I don't know exactly what happened next. Perhaps I reasoned that the campus ministry hierarchy would see this as an issue. Maybe I actually asked them, and maybe they did see it as an issue. All I remember is leaving this lovely young woman with an impossible choice to make.
We met again later, and she confirmed her choice to choose love over a Bible study. She surely walked away thinking she had had a close call. I never saw her again.
Do you see where I'm going with this? I hope so. I can hardly imagine a more botched opportunity to do something wonderful and life-giving.
Just before the Lord reminded me of this conversation, I had been reading Isaiah 61, the passage Jesus read publicly to announce the beginning of His ministry. After remembring my conversation with this girl, I re-read the first four verses of Isaiah 61, and I wept.
The Spirit of the Lord God is upon me,
Because the Lord has anointed me
To bring good news to the afflicted;
He has sent me to bind up the brokenhearted,
To proclaim liberty to captives
And freedom to prisoners;
To proclaim the favorable year of the Lord
And the day of vengeance of our God;
To comfort all who mourn,
To grant those who mourn in Zion,
Giving them a garland instead of ashes,
The oil of gladness instead of mourning,
The mantle of praise instead of a spirit of fainting.

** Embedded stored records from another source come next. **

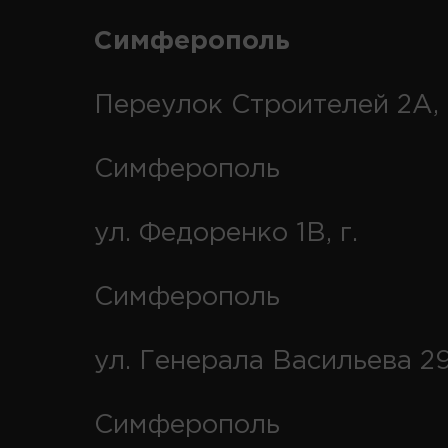
Симферополь
Переулок Строителей 2А, 
Симферополь
ул. Федоренко 1В, г.
Симферополь
ул. Генерала Васильева 29
Симферополь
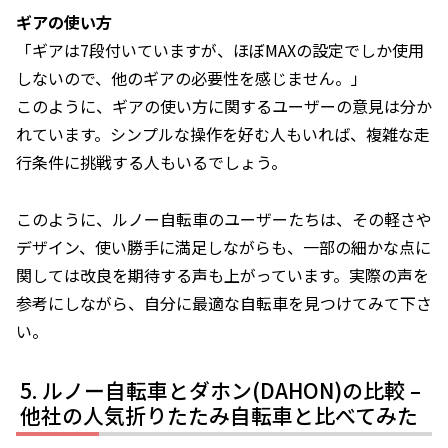
ギアの使い方
「ギアは7段付いていますが、ほぼMAXの設定でしか使用
しないので、他のギアの必要性を感じません。」
このように、ギアの使い方に関するユーザーの意見は分か
れています。シンプルな操作を好む人もいれば、複雑な走
行条件に挑戦する人もいるでしょう。
このように、ルノー自転車のユーザーたちは、その軽さや
デザイン、使い勝手に満足しながらも、一部の細かな点に
関しては改良を期待する声も上がっています。実際の声を
参考にしながら、自分に最適な自転車を見つけてみて下さ
い。
ルノー自転車とダホン(DAHON)の比較 –
他社の人気折りたたみ自転車と比べてみた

So they will be called oaks of righteousness,
The planting of the Lord, that He may be glorified.
Then they will rebuild the ancient ruins,
They will raise up the former devastations;
And they will repair the ruined cities,
The desolations of many generations.
Can you see it yet? Particularly look at the end, from the middle of verse 3 to the end of verse 4 ("they" in the first line below refers back to those who mourn in Zion, i.e. the freed prisoners):
So they will be called oaks of righteousness,
The planting of the Lord, that He may be glorified.
Then they will rebuild the ancient ruins,
They will raise up the former devastations;
And they will repair the ruined cities,
The desolations of many generations.
I don't know if this is coming across clearly at all, so I'll try to explain another way.
Below is a letter to my former friend. I'll call her "M." -- don't worry about whether that's her real initial or whether it stands for her first or last name.
Dear M.,
I prayed a retroactive prayer for you yesterday.
After we talked that final time, I'm guessing you felt a bit the way I'm feeling now as I remember our conversation. You came to me wanting to know Jesus better. Instead, I gave you religion. I am now asking you to forgive me.
I don't remember why you told me about your living situation. It was the late 1970s, so this was a much more unusual arrangement than it is now. Perhaps you were feeling the tug of the Holy Spirit about this? I can only speculate.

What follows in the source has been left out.